Despite these reservations about Anderson’s methodology and the interpretative criticisms mooted above, his writings have nonetheless been remarkably stimulating and the task he identified over twenty years ago remains a vital and unfulfilled one. Any future attempt at providing ‘a total trajectory of modern British society’[70] will have to reinstate the general features of British capitalism and refute ‘exceptionalism’, though without losing sight of the specificities of the British experience. Two concluding points remain to be made concerning that particular experience. In the first place, the most significant specific features derive from Britain’s history as an imperialist nation, and this has generally been recognised, at least on the Left. The long history of empire has, therefore, accounted for many of those ‘peculiarities’ beloved of students of ‘decline’ – the early affinity between land and commerce, priority in industrialisation, the international importance of the City, the reconstruction of the power bloc in the context of the new imperialism of the late nineteenth century, the involvement in two world wars and the concomitant ramifications thereof, the importance of multinational corporations to British productive capital, the economic burdens of excessive militarisation, the particular characteristics of English nationalism and its nastier inflexion racism, and so on.
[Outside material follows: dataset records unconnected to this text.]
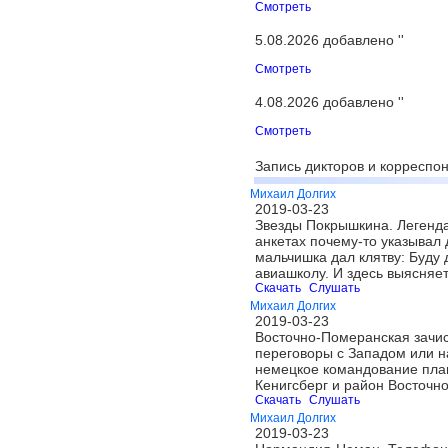
Смотреть
5.08.2026 добавлено ''
Смотреть
4.08.2026 добавлено ''
Смотреть
Запись дикторов и корреспон
Михаил Долгих
2019-03-23
Звезды Покрышкина. Легенда
анкетах почему-то указывал 
мальчишка дал клятву: Буду 
авиашколу. И здесь выясняе
Скачать
Слушать
Михаил Долгих
2019-03-23
Восточно-Померанская зачист
переговоры с Западом или на
немецкое командование план
Кенигсберг и район Восточн
Скачать
Слушать
Михаил Долгих
2019-03-23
Secondly, the particular trajectory of British capitalism has to be understood in terms of the constantly shifting balance of class forces. While the congruent interests of the class fractions of both capital and labour and their fundamental antagonism justify the central Marxist emphasis on the dialectic of the class struggle, the historical dominance of the one over the other cannot be reduced to simple homogenous class categories. That dominance has rather to be understood in terms of a continually reconstituted power bloc comprised of shifting fractional alliances in which the hegemony of one fraction is masked at the political and ideological levels. Within the British power bloc, hegemony has shifted from land and commerce in the eighteenth century to industry in the nineteenth and to finance capital in the twentieth century. Political and ideological forms have not directly corresponded to that hegemony and have in fact fulfilled their mystifying role all the more successfully precisely because of just such a disjuncture. And that success can be measured in the case of Britain by the way in which historians such as Anderson have attributed power to the social groups with whom it appeared to lie – the aristocracy and the City – rather than to tease out its real bases.
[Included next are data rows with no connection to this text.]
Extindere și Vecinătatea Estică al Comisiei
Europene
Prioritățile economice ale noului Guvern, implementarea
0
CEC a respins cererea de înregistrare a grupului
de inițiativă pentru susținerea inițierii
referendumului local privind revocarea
[1] Parts of this essay originally appeared in D. Nicholls, ‘Fractions of Capital: The Aristocracy, City, and Industry in the Development of Modern British Capitalism’, Social History 13, no.I (Jan. 1988), pp. 71-83 and I am grateful to the editors of that journal for allowing me to reproduce them here.
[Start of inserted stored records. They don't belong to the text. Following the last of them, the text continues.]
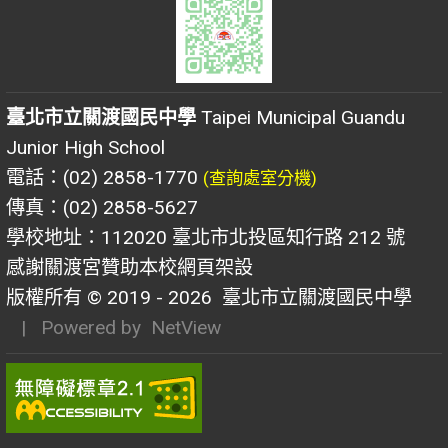
臺北市立關渡國民中學
Taipei Municipal Guandu
Junior High School
電話：(02) 2858-1770
(查詢處室分機)
傳真：(02) 2858-5627
學校地址：112020 臺北市北投區知行路 212 號
感謝關渡宮贊助本校網頁架設
版權所有 © 2019 - 2026
臺北市立關渡國民中學
| Powered by
NetView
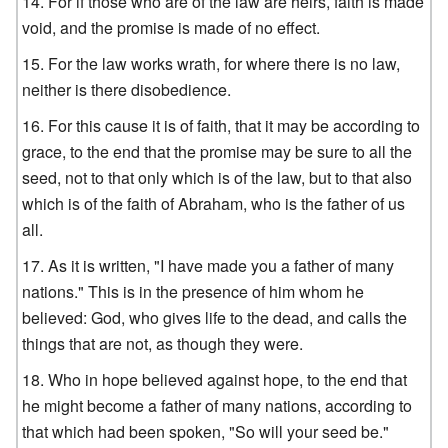
For if those who are of the law are heirs, faith is made
void, and the promise is made of no effect.
For the law works wrath, for where there is no law,
neither is there disobedience.
For this cause it is of faith, that it may be according to
grace, to the end that the promise may be sure to all the
seed, not to that only which is of the law, but to that also
which is of the faith of Abraham, who is the father of us
all.
As it is written, "I have made you a father of many
nations." This is in the presence of him whom he
believed: God, who gives life to the dead, and calls the
things that are not, as though they were.
Who in hope believed against hope, to the end that
he might become a father of many nations, according to
that which had been spoken, "So will your seed be."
[2] These shifts are discussed more fully by Bob Looker.

[3] E.P. Thompson, ‘The Peculiarities of the English’, Socialist Register 1965, repr. in The Poverty of Theory and Other Essays (1978). p. 46.

[4] ‘Figures’, p. 33 fn.43.

[5] G. Ingham, Capitalism Divided? The City and Industry in British Social Development (1984), p. 36. Cf. also pp. 6-8, 34.

[6] W.D. Rubinstein. ‘Wealth, Elites, and the Class Structure of Modern Britain’, Past and Present 76 (1977), pp. 125-26.

[7] M.J. Wiener, English Culture and the Decline of the Industrial Spirit 1850-1980 (Cambridge. 1981), pp. 168-69.

[8] W.D. Rubinstein, Men of Property. The Very Wealthy in Britain Since the Industrial Revolution (1981), and ‘Wealth, élites’, loc. cit., pp. 99-126.

[9] See John Saville’s article, fn. 13.

[10] Thompson. ‘Peculiarities’. loc. cit.,pp. 35-91, especially pp. 56-64.

[11] R. Johnson, ‘Moore. Anderson and English Social Development’, in S. Hall et al., Culture, Media, Language (1980), pp. 61-70.

[12] K. Marx, ‘The Elections – Tories and Whigs’, New York Daily Tribune, 21 Aug. 1852, quoted in T.B. Bottomore and M. Rubel (eds.), Karl Marx. Selected Writings in Sociology and Social Philosophy (1961; Harmondsworth, 1963), p. 201. Italics in original.

[13] See, for example, J.M. Goldstrom, The Social Content of Education 1808-70 (Shannon, 1972), and R. Johnson, ‘Educational Policy and Social Control in Early Victorian England’, Past and Present 49 (1970), pp. 96-119.

[14] Hence he gets into difficulty in his attempt to explain why the landed class faced economic problems from the 1870s onwards – the maintenance of cheap grain imports, damaging to landed incomes, did not, he suggests, reflect the ascendency of the manufacturers but was ‘mainly determined by the electoral necessities of low food prices for the masses’ (‘Figures’, pp. 42-3). Yet, only seven pages later, we are told that the working class at this time was politically weak because of the restricted franchise. (‘Figures’, p. 50).

[15] Barrington Moore Jr., Social Origins of Dictatorship and Democracy (1960; Harmondsworth, 1967), p. 19.

[16] See D. Nicholls, ‘The English Middle Class and the Ideological Significance of Radicalism 1760-1886’, Journal of British Studies 24 (Oct. 1985), pp. 415-33, especially pp. 416-25.

[17] Ibid.; and N. Poulantzas, Political Power and Social Classes (1968; trans. 1973), pp. 168-73. It is incumbent upon those who maintain that the aristocracy remained economically dominant to explain why, as wool-producers, they were so successful in protecting their economic interest against first the woollen manufacturers (cheap imports) and later the cotton-textile manufacturers (rival products).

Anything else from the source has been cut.